At higher levels, this approach is just nonsense. The RDP papers claims e.g. 98% sensitivity at family level, but that's simply not informative when the genus is still present for 8095 / 8978 = 90% of the sequences after deleting the test sequence.
Another way to see this is to look at the %id distribution of the nearest neighbor in their training database. 71% of the nearest neighbors have identity >=97% and 91% of nearest neighbor's have identity >=94%. If the nearest sequence in the reference database is within 97% or 94%, classification is easy. Any sane classifier should do well on this test.
This is important for data like soil, where there will be lots of novel genera. What happens when the genus is NOT present in the training data? The RDP validation method does not answer this question.
Split the reference sequences into a query set (Q) and database set (D) so that all families in Q are present in D, but the same genus is never present in both. (Singleton families must be discarded). To get a correct prediction with this data, the classifier must identify the family by matching to a different genus in the same family. Since the family is always present in D, we can use this to measure family-level sensitivity: it's the fraction of Q sequences that are successfully assigned to the correct family.
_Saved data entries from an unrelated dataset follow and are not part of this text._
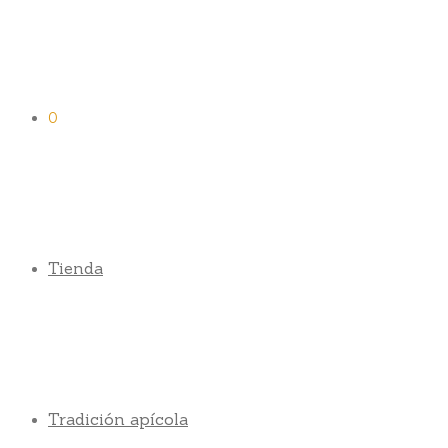
0
Tienda
Tradición apícola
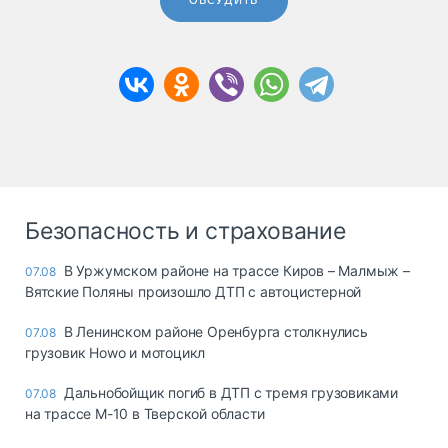
ОБСУДИТЬ
Безопасность и страхование
В Уржумском районе на трассе Киров – Малмыж –
07.08
Вятские Поляны произошло ДТП с автоцистерной
В Ленинском районе Оренбурга столкнулись
07.08
грузовик Howo и мотоцикл
Дальнобойщик погиб в ДТП с тремя грузовиками
07.08
на трассе М-10 в Тверской области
This test will give some errors, but we're still going too easy on the classifier. We also want to know the error rate at family level when the family is NOT present. To do this, we split the database differently so that the same family is never present, but the level above (order, in this case) is always present. We want the order present so that there are sequences which are as close as possible without being in the same family. This is the hardest case for a classifier to deal with. Now we're asking how often does the classifier reports family when it should be reporting order.
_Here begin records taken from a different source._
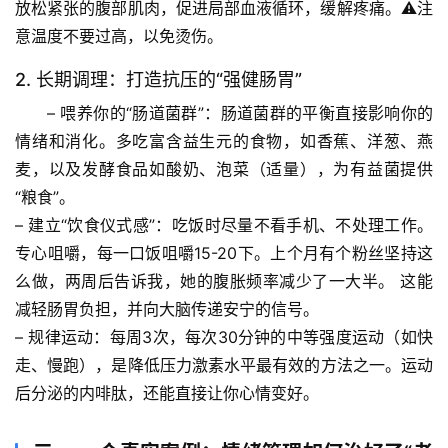
放松紧张的腹部肌肉，促进局部血液循环，缓解疼痛。⚠️注
意温度不要过高，以免烫伤。
首
2. 长期调理：打造抗压的“强健肠胃”
页
– 
喂养你的“肠道菌群”
：
肠道菌群的平衡直接影响你的
情绪和消化
。多吃富含益生元的食物，如香蕉、洋葱、燕
专
题
麦，以及发酵食品如酸奶、泡菜（适量），为有益菌提供
列
“粮食”。
表
– 
建立“饮食仪式感”
：吃饭时尽量不看手机、不处理工作。
专心咀嚼，每一口饭咀嚼15-20下。
上个月有个粉丝坚持这
自
么做，两周后告诉我，她的腹胀频率减少了一大半。
 这能
然
减轻肠胃负担，并向大脑传递安宁的信号。
万
– 
规律运动
：每周3次，每次30分钟的中等强度运动（如快
物
走、慢跑），是降低压力激素水平最有效的方法之一。运动
后分泌的内啡肽，还能直接让你心情变好。
人
体
奥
So this is my validation protocol: For each taxonomic level (genus, family... phylum), make two Query-Database pairs by splitting your trusted reference set. In one pair (the "possible" pair), at least one example is present in the database so the classification is possible. This measures sensitivity and the error rate of misclassifying to a different taxon. The second Q-D pair ("impossible") has no examples of the taxon, so assignments at the given level are always errors. This measures the rate of "overclassification" errors.
UTAX gives a true P-value for each level (genus, family...) of each classification, i.e. an estimated probability that the classification is correct. The accuracy of the P-value can be validated by comparing the measured error rate with the predicted error rate at different cutoffs.
RDPC gives a bootstrap confidence value. The bootstrap value is not a P-value, i.e. it does not directly predict the error rate, but it does serve as a score which can be used to set of cutoff, which you cannot do with some alternatives such as GAST or "BLAST-top-hit".
We can compare the effectiveness of different classifiers and the predictive value of their P-values or confidence scores from different programs by making a graph which plots sensitivity against error rate. (For this analysis, a P-value is treated as a confidence score without asking whether the error rate it predicts is correct). If the plot shows that classifier A always has higher sensitivity at a given error rate than classifier B, then we are justified in saying that classifier A is better than classifier B. Sometimes, the curves intersect, in which case the claim is not so clear. However, in my experience, this rarely happens in the range of error rates that would be useful in practice -- with, say, an error rate of <5%, then it is usually possible to say that one classifier is definitively better than another.